Abortion laws and the foundation of political overreach
Politics is about employing the power of ideas to propel policy, and employing the idea of power to shape the rules. When one political party has the power to do both, it is nearly unstoppable.
Georgia’s recently adopted “heartbeat” bill is a natural result. The law outlaws abortions once a doctor can detect a fetal heartbeat (or rather, the firing of electrical signals emanating from cells that eventually will become a heart). A similar law is expected to be signed in Missouri, while another was approved last week in Alabama.
If one knew nothing about policy or politics, one would assume there is a rising tide of pro-life sentiment in the United States — that Republicans are upending nearly 50 years of legal precedent because, quite simply, the public demands it.
But the changing power dynamics surrounding the pro-life and pro-choice movements stem from two landslide elections: The 1994 Republican Revolution and the 2010 Tea Party Revolution.
The former freed the GOP from the Democrats’ decades-long stranglehold over state and federal legislatures. The latter — born in part from the Republican State Leadership Committee’s “Redistricting Majority Project” — handed Republicans complete control of nearly half of all state governments.
The Missouri legislature went from blue to red in 2003 after roughly 50 years of Democratic control. Georgia followed suit in 2005 after more than 130 years of Democrats in charge. And Republicans took over the Alabama legislature in 2011 for the first time in 137 years.
Not coincidentally, laws restricting abortion rights began ticking upward across the country in 1995, and then skyrocketed after the 2010 election. This despite pro-life proponents never exceeding 23 percent in Gallup surveys, while those supporting abortion rights has continually edged upward in the past decade.
How did we get here? The same way we often do when policies don’t align with public opinion — party overreach stemming from rule changes intended to preserve power.
Gerrymandering is one such rule change. The tactic has become a political lightning rod — highly dangerous, yet extraordinarily effective, but it’s not a new phenomenon.
In fact, it pre-dates our Constitution and has been wielded continually ever since. What makes the latest iteration of gerrymandering so seemingly insidious is that it’s worked, partly due to technological advancements in map making that allow for unprecedented precision.
Last November in Georgia, 48 percent of congressional votes went to Democrats, but you wouldn’t know it based on Republicans’ 9-5 advantage, or by the GOP’s overwhelming numbers in its state legislature. And in North Carolina, in the four congressional elections since the state GOP redrew district lines dramatically in its favor, Republican candidates have netted nearly eight million votes compared to nearly 7.4 million for Democratic candidates. That’s a 52 percent to 48 percent split. Yet during this span, Republicans have held an average of 9.75 seats versus only 3.25 for Democrats.
Vulgar, isn’t it? One party can manipulate democracy simply by redrawing district lines.
Yes it is. But this is far from unprecedented. Democrats do it, too.
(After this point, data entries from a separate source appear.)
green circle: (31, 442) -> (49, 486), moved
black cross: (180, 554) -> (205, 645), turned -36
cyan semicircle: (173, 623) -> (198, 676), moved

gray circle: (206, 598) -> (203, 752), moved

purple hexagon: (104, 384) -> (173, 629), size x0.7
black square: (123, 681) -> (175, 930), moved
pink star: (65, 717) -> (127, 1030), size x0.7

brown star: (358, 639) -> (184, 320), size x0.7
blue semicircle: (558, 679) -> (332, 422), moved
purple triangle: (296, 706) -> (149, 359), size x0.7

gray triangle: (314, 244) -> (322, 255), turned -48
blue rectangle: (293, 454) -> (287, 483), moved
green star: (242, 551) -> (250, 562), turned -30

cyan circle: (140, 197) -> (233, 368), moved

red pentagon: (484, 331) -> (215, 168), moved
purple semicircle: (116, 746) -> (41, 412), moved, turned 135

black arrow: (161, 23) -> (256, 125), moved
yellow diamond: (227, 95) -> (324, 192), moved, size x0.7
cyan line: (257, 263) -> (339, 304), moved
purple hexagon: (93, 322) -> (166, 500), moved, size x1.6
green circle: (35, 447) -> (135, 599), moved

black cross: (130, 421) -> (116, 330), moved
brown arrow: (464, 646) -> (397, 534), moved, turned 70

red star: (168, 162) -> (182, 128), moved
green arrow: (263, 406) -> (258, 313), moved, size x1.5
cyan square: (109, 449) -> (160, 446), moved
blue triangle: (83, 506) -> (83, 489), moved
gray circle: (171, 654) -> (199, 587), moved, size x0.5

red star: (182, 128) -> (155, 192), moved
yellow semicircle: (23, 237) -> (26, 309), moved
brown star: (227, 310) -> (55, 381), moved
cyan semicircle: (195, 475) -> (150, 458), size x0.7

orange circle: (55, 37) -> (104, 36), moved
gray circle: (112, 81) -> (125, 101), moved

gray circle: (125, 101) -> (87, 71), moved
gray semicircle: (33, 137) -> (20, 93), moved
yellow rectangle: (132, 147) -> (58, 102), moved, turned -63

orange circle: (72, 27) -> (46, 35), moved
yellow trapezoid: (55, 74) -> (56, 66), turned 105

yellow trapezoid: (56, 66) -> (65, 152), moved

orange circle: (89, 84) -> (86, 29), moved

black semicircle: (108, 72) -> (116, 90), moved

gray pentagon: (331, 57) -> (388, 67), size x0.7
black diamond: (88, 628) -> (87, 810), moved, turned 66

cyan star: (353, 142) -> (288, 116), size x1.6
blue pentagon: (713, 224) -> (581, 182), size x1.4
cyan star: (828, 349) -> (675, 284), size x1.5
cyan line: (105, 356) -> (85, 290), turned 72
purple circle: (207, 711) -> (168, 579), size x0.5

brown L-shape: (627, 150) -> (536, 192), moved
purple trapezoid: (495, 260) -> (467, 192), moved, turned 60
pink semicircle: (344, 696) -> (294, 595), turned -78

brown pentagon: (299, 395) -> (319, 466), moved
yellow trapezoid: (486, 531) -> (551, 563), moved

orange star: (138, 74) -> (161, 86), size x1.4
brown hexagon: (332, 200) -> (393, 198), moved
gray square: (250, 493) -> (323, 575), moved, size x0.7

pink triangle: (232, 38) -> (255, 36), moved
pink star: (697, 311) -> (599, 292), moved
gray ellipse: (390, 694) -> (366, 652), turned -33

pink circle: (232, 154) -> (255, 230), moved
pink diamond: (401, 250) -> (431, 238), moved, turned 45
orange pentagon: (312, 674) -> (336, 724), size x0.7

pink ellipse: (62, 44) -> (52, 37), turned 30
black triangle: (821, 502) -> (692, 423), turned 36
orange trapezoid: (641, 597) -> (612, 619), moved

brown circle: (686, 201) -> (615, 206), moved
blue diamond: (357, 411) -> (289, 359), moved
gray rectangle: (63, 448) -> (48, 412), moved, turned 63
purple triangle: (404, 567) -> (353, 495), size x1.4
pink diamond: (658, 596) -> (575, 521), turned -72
From 1973 until the 1994 Republican Revolution, Democrats averaged 20 “trifectas” — control over a state’s House, Senate, and governorship — while Republicans averaged only five. Simply put, Democrats possessed more expansive unchecked state power from the early ‘70s to the early ‘90s than Republicans have since 2011.
Through decades of gerrymandering, Democrats solidified power in dozens of states while hampering GOP gains in others. For example, at various times during the ‘80s, ‘90s, and ‘00s, Democrats clung to a power share in the Pennsylvania state legislature despite rising statewide Republican support. Republicans actually beat Democrats in the Keystone State’s congressional elections by four points in 1992, by 10 points in 1994, and by three points in 1998. Yet in each instance, Democrats won more seats.
But once Republicans took control of the Pennsylvania legislature, they redrew the district maps the first chance they got (after the 2010 census) in order to keep control. And in the first congressional election following adoption of their 2011 map, the GOP won 13 of 18 congressional seats—despite securing only 49 percent of the vote.
There is no logical end to this cycle. Each major political party seeks to acquire power, exert power, and modify the rules to maintain power. It is an arms race without fear of annihilation. And that is why it continues.
B.J. Rudell is associate director of POLIS: Duke University’s Center for Political Leadership, Innovation and Service. In a career encompassing stints on Capitol Hill, on a presidential campaign, in a newsroom, in classrooms, and for a consulting firm, he has authored three books and has shared political insights across all media platforms, including for CNN and Fox News.